The Brexit Secretary told MPs as early as last December that his department was “in the midst of carrying out about 57 sets of analyses” on different parts of the economy. And in October, he told the Brexit committee that Prime Minister Theresa May had read “summary outcomes” of impact assessments, which he said went into “excruciating detail”.
But on Wednesday he told the committee that “no systematic impact assessments” had in fact been carried out.
Pressed by committee chairman Hilary Benn whether any impact assessment had been conducted of the implications of Brexit for the automotive, aerospace or financial services sectors, Mr Davis said “No” to each before cutting the Labour MP short, saying: “I think the answer will be No to all of them.”
David Davis gives evidence (PA)
“It will have an effect, the assessment of that effect is not as straightforward as people imagine.
“I’m not a fan of economic models because they have all proven wrong. When you have a paradigm change – as happened in 2008 with the financial crisis – all the models were wrong.
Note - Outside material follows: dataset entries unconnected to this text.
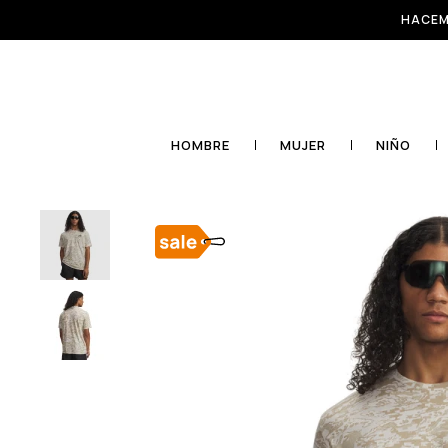
HACEM
HOMBRE
MUJER
NIÑO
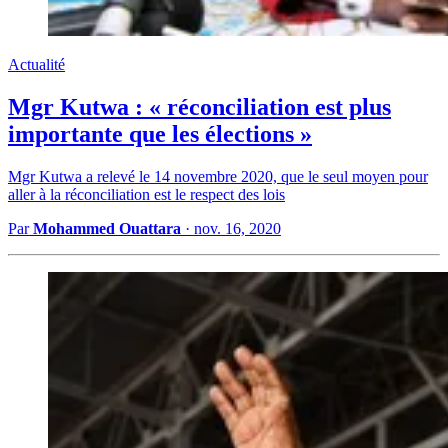
Actualité
Mgr Kutwa : « réconciliation est plus
importante que les élections »
Mgr Kutwa a relevé le 14 novembre 2020, que le seul moyen pour
aller à la réconciliation est le respect des lois
Par
Mohammed Ouattara
·
nov. 16, 2020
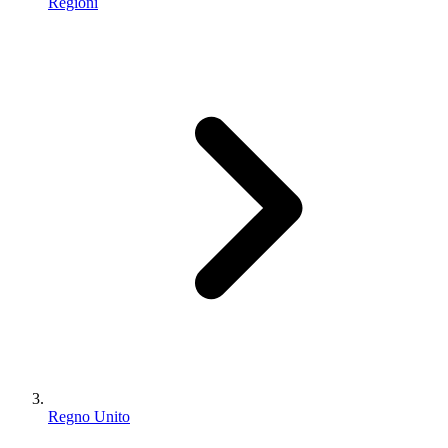
Regioni
Regno Unito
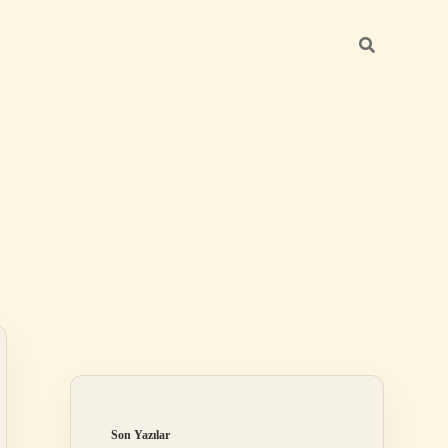
Sidebar
ilbet
Son Yazılar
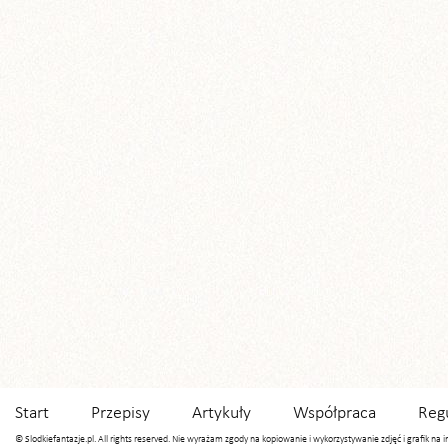
Start
Przepisy
Artykuły
Współpraca
Reg
© Slodkiefantazje.pl. All rights reserved. Nie wyrażam zgody na kopiowanie i wykorzystywanie zdjęć i grafik na 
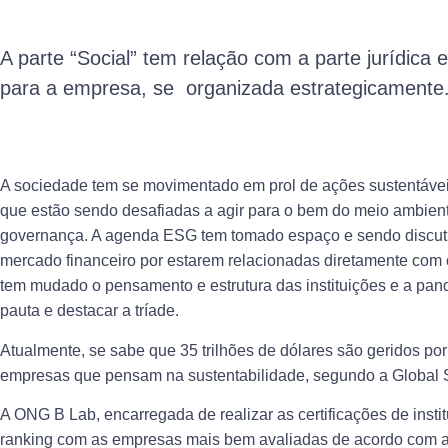
A parte “Social” tem relação com a parte jurídica 
para a empresa, se organizada estrategicamente
A sociedade tem se movimentado em prol de ações sustentáve
que estão sendo desafiadas a agir para o bem do meio ambient
governança. A agenda ESG tem tomado espaço e sendo discuti
mercado financeiro por estarem relacionadas diretamente com 
tem mudado o pensamento e estrutura das instituições e a pan
pauta e destacar a tríade.
Atualmente, se sabe que 35 trilhões de dólares são geridos p
empresas que pensam na sustentabilidade, segundo a Global S
A ONG B Lab, encarregada de realizar as certificações de insti
ranking com as empresas mais bem avaliadas de acordo com algu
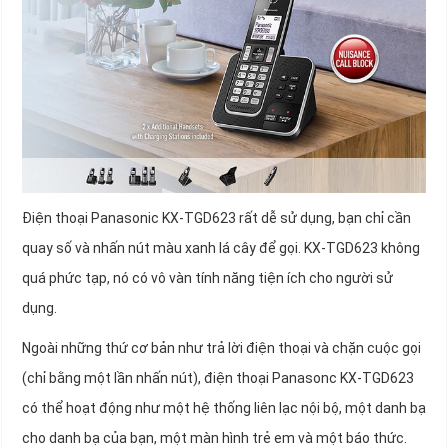
Điện thoại Panasonic KX-TGD623 rất dễ sử dụng, bạn chỉ cần
quay số và nhấn nút màu xanh lá cây để gọi. KX-TGD623 không
quá phức tạp, nó có vô vàn tính năng tiện ích cho người sử
dụng.
Ngoài những thứ cơ bản như trả lời điện thoại và chặn cuộc gọi
(chỉ bằng một lần nhấn nút), điện thoại Panasonc KX-TGD623
có thể hoạt động như một hệ thống liên lạc nội bộ, một danh bạ
cho danh bạ của bạn, một màn hình trẻ em và một báo thức.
The Queen famously asked why did we not know.
“Similarly, what we are dealing with here in every outcome – whether it is a free trade agreement, whether it is a WTO outcome or whether it is something between that on the spectrum – it is a paradigm change.
“We know not the size, but the order of magnitude of the impact.”
Mr Benn asked him: “Doesn’t it strike you as rather strange that the Government undertakes impact assessments of all sorts of things all the time, but on the most fundamental change that we are facing as a country, you’ve just told us that the Government hasn’t undertaken any impact assessments at all on the implications for various parts of the economy?”
Mr Davis last week gave the committee 850 pages of what he terms “sectoral analyses”, looking at the condition of various parts of the UK economy and their current involvement in the EU market but making no forecasts on the likely impact of Brexit.
MPs complained that the material had been heavily edited by officials before being released to them, with some suggesting the Brexit Secretary could be in contempt of Parliament for failing to respond adequately to its demand.
Mr Davis’s admission that no sectoral impact assessments have been made by the Government provoked outrage among opposition MPs.
A Labour member of the Brexit committee, Seema Malhotra, described the failure to make assessments as “a dereliction of duty”.
David Davis before the committee (PA)
Instead, he said, officials will “at some stage” during the forthcoming second phase of Brexit negotiations, dealing with trade, conduct work to quantify the effects of different possible outcomes, such as a free trade agreement with the EU or moving to World Trade Organisation rules.
And he told Mr Benn there was no “formal quantitative” assessment undertaken of the likely impact of leaving the customs union before the Government committed itself to the step.
“There was a judgment made on qualitative things, not a quantitative one,” he said.
Mr Benn described the decision not to conduct impact assessment as “rather strange” when ministers were hoping within weeks to enter into a fundamental renegotiation of Britain’s trade relations with the rest of Europe.
And he said it was “quite extraordinary” that no assessment was made of the impact of leaving the customs union “given the momentous nature of that decision”.
“You have said there are no impact assessments,” said Mr Benn.
“You were hoping that, at the October (European) Council, the door would be open to phase two of the negotiations, where the question would be asked ‘What does the UK Government want?’ Are you actually telling us that the Government hadn’t at that point – and still hasn’t – undertaken the assessment?”
Mr Davis told the committee: “You don’t need to do a formal impact assessment to understand that, if there is a regulatory hurdle between your producers and a market, there will be an impact. It will have an effect, the assessment of that effect is not as straightforward as people imagine.”